Quiet enough to forget ist die erste Einzelausstellung von Kelly Weiss (*1996, lebt in Lyon/FR) in Deutschland. Für ihre Arbeiten nutzt die Künstlerin Leinwände, Boden, Wand, LKW-Planen und andere gefundene Objekte. Sie sind prozesshaft und nehmen jeweils direkten Bezug auf Raum, Umgebung und Bedingungen ihrer Ausstellungsorte. Als Insert werden innerhalb der Ausstellung zwei Videoarbeiten von Adele Dispaquale gezeigt.

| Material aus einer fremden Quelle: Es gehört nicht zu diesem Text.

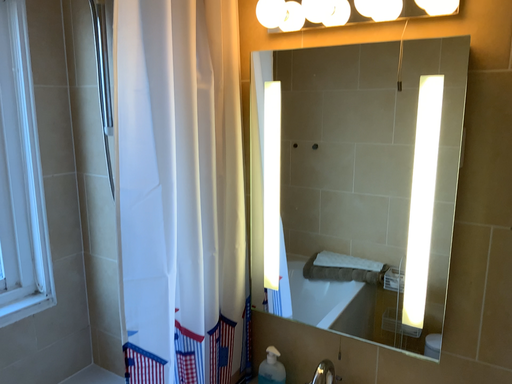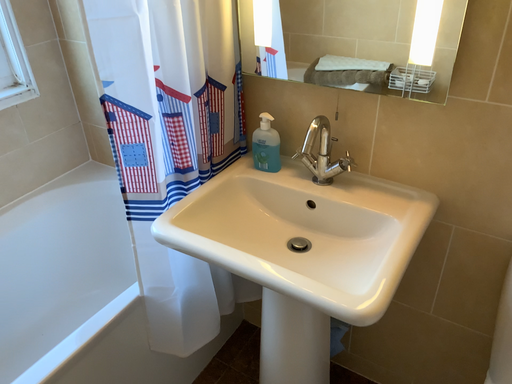 Question: Which way did the camera rotate in the video?

Choices:
 (A) rotated downward
 (B) rotated upward

Answer: (A) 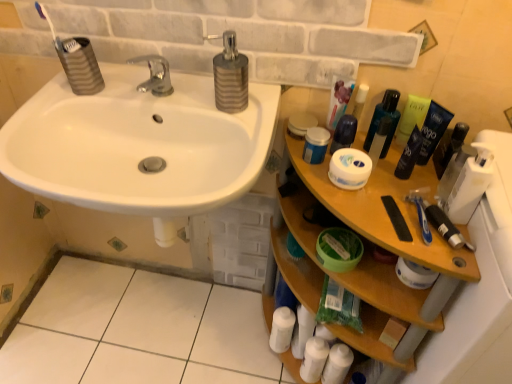 I want to click on vacant space in front of white matte jar at upper right, placed as the 6th mouthwash when sorted from right to left, so click(369, 203). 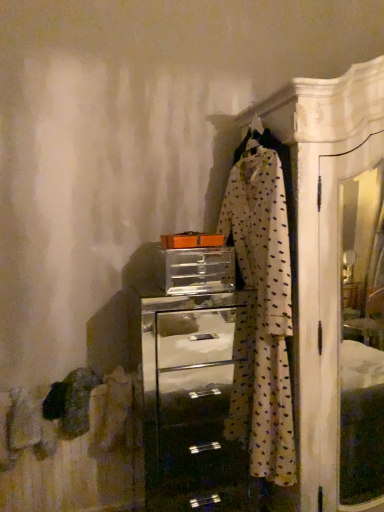 Locate an element on the screen. This screenshot has height=512, width=384. clear plastic drawer at center is located at coordinates click(195, 270).

This screenshot has height=512, width=384. Identify the location of white dotted fabric at center. (262, 312).

Considering the points (167, 294) and (204, 471), which point is behind, point (167, 294) or point (204, 471)?

Positioned behind is point (204, 471).

Is clear plastic drawer at center located outside metallic silver chest of drawers at center?

Yes.

Does clear plastic drawer at center come in front of metallic silver chest of drawers at center?

No, clear plastic drawer at center is further to the viewer.

Considering the positions of objects clear plastic drawer at center and white dotted fabric at center in the image provided, who is in front, clear plastic drawer at center or white dotted fabric at center?

white dotted fabric at center.

Considering the relative positions of clear plastic drawer at center and white dotted fabric at center in the image provided, is clear plastic drawer at center to the right of white dotted fabric at center from the viewer's perspective?

Incorrect, clear plastic drawer at center is not on the right side of white dotted fabric at center.

Is white dotted fabric at center a part of clear plastic drawer at center?

No, white dotted fabric at center is located outside of clear plastic drawer at center.

Looking at this image, considering the relative sizes of clear plastic drawer at center and white dotted fabric at center in the image provided, is clear plastic drawer at center bigger than white dotted fabric at center?

Actually, clear plastic drawer at center might be smaller than white dotted fabric at center.

Is white dotted fabric at center touching clear plastic drawer at center?

No, white dotted fabric at center is not touching clear plastic drawer at center.

Can you confirm if white dotted fabric at center is positioned to the right of clear plastic drawer at center?

Answer: Yes.

Measure the distance from white dotted fabric at center to clear plastic drawer at center.

The distance of white dotted fabric at center from clear plastic drawer at center is 10.18 inches.

Looking at their sizes, would you say white dotted fabric at center is wider or thinner than clear plastic drawer at center?

In the image, white dotted fabric at center appears to be more narrow than clear plastic drawer at center.

From the picture: Which of these two, metallic silver chest of drawers at center or clear plastic drawer at center, stands shorter?

clear plastic drawer at center is shorter.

Das Gehen durch oftmals urbane oder industrielle Räume nimmt Kelly Weiss zum Ausgangspunkt ihrer künstlerischen Praxis. Hier beobachtet sie, nimmt Beziehungen zwischen Materialien wahr und sammelt u. A. Rost, Sedimente oder Polycarbonatplatten. Das von Weiss Gesammelte steht oft in Verbindung mit dem Verstreichen von Zeit und Aufmerksamkeit. Ihre Arbeiten sind geprägt von Leerstellen, Spuren, Ab- und Überlagerungen, die Erinnerungen in sich tragen und fragile Beziehungen zwischen Pigment und Träger, der Oberfläche und ihren Tiefen, der Beobachter:in oder Bewohner:in und ihrer Umgebung bilden.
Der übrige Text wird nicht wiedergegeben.